The provinces have made some progress in creating plain-language or easier-to-understand documentation regarding workplace legislation as it applies to fishing vessels. Prince Edward Island is currently working to clarify its legislation, and Ontario is working to make its regulations easier to understand.

In addition, some provinces have been working with Transport Canada, the Department of Fisheries and Oceans Canada, and fishermen's organizations and unions in Newfoundland and Labrador, Atlantic Canada, Quebec, and British Columbia to further promote fishing safety. Some of the key groups involved with promoting safety within the fishing sector include the Newfoundland and Labrador Fish Harvesting Safety Association, the Fisheries Safety Association of Nova Scotia, WorkSafeNB, and Fish Safe BC.

Resource materials such as booklets, handbooks, and guides have been developed to help fishermen carry out their responsibilities with regard to operational and occupational safety on board vessels. Newfoundland and Labrador, Nova Scotia, Quebec, and British Columbia have developed detailed booklets, guides, or handbooks specifically for the commercial fishing industry. While not specific to the fishing sector, the Aquaculture Safety Code of Practice developed by Prince Edward Island is also an awareness tool for employers and workers in the aquaculture industry. Some provinces are also using or referring to products such as reports or guides developed by other provinces.

Most reports of fatalities and injuries received by the TSB involve fishermen working on small fishing vessels. These fishermen are most likely to be made aware of safe work practices through face-to-face meetings with fishing safety associations, inspections, and on-site prevention awareness activities. Information provided by the provinces indicates that, for the most part, inspections have been limited to investigations following occurrences.
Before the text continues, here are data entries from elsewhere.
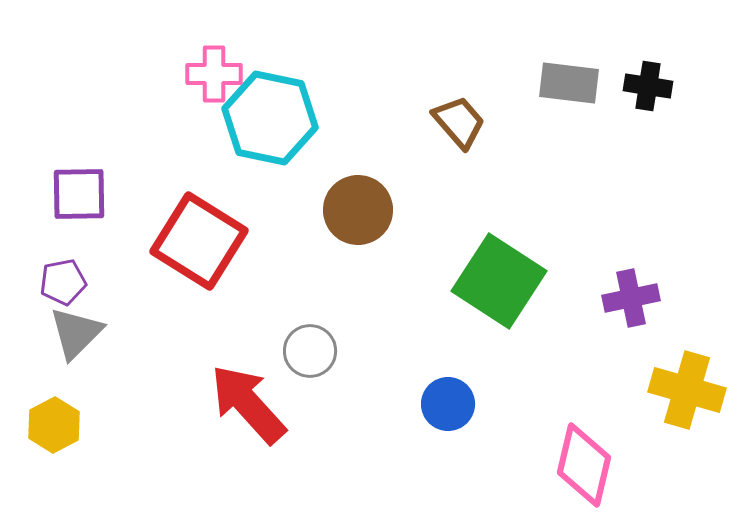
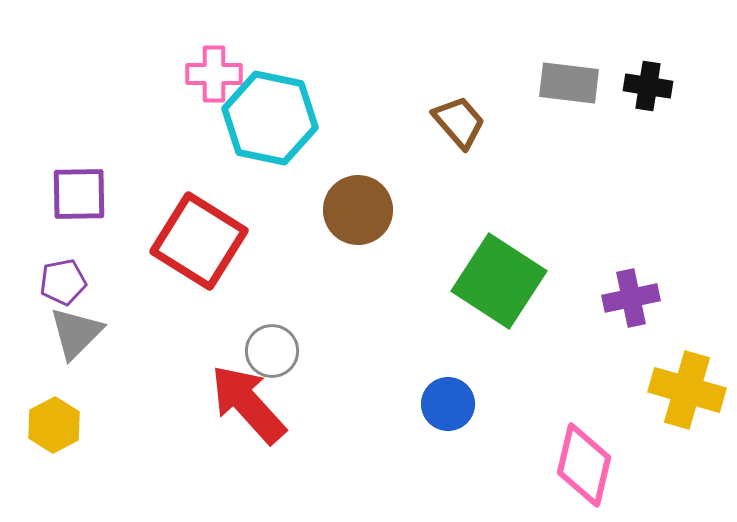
gray circle: moved 38 px left
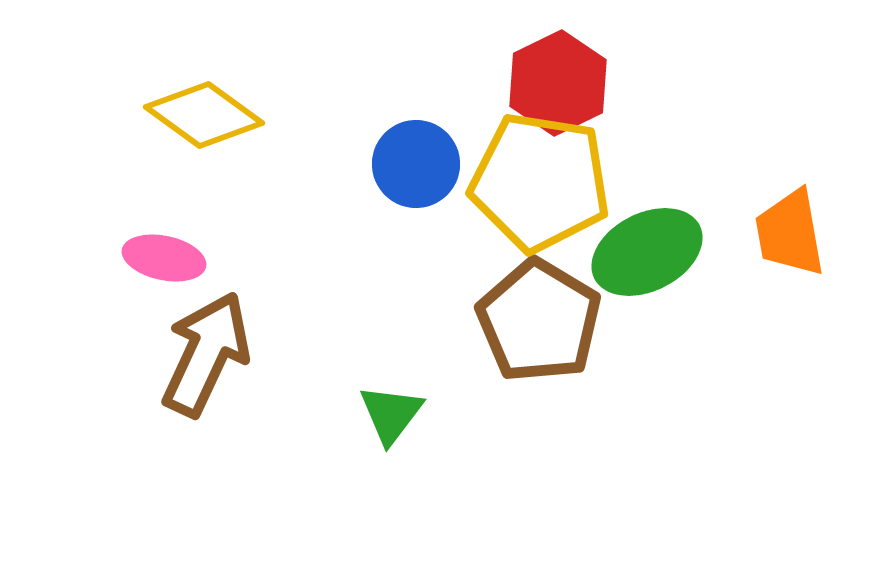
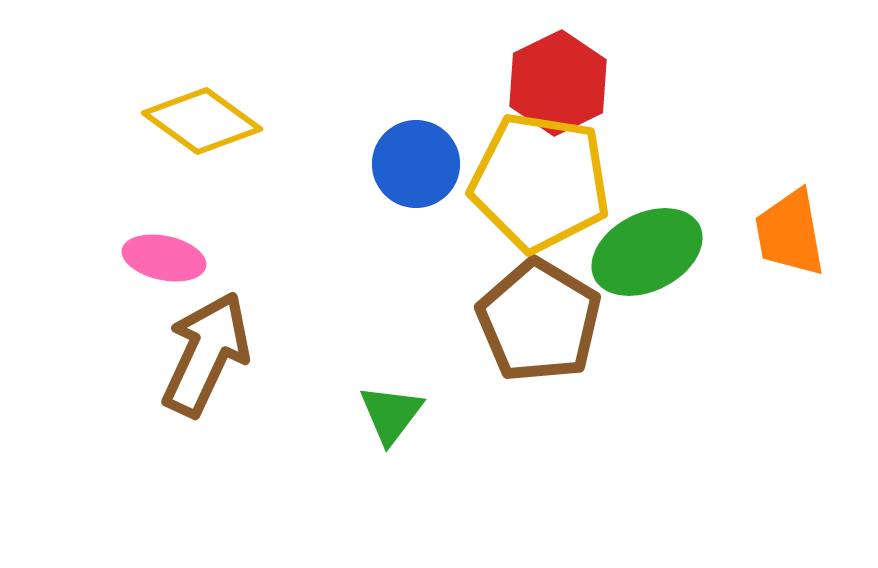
yellow diamond: moved 2 px left, 6 px down
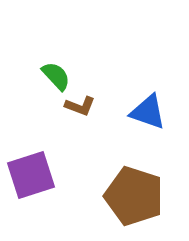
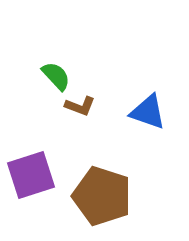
brown pentagon: moved 32 px left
Some provinces, such as Nova Scotia and Quebec, have conducted awareness activities or drills focused on prevention, while British Columbia has also conducted dockside and at-sea inspections to ensure regulatory compliance.

Although there may still be some confusion among fishermen as to what aspects of federal or provincial legislation apply to their vessels, the collaborative efforts of the provinces, fishing safety associations, and federal government departments have resulted in a more coordinated approach to improve overall safety awareness on board fishing vessels. It is expected that the ongoing work to create plain-language legislation that is easier to understand, as well as the work of the various fishing safety associations to promote safety, will substantially reduce the safety deficiency associated with this recommendation.

Until all of the remaining provinces ensure that their workplace legislation and its application to fishermen is readily understood and enforced, the reassessment of their responses remains Satisfactory in Part.

Next TSB action

The TSB will continue its outreach efforts. Once all the provinces have implemented jurisdiction over workplace safety in the fishing industry, the TSB will monitor whether the legislation is presented in a manner that is readily understood by those working in the industry and that the enforcement mechanisms and the regulatory regime complement each other.

The TSB will monitor the implementation of the proposed actions for all provinces.

This deficiency file is Active.


Footnote 1

It is noted that the province of New Brunswick is working on a joint project, with the provinces of Nova Scotia and Prince Edward Island, to develop safety guidelines for the fishing industry.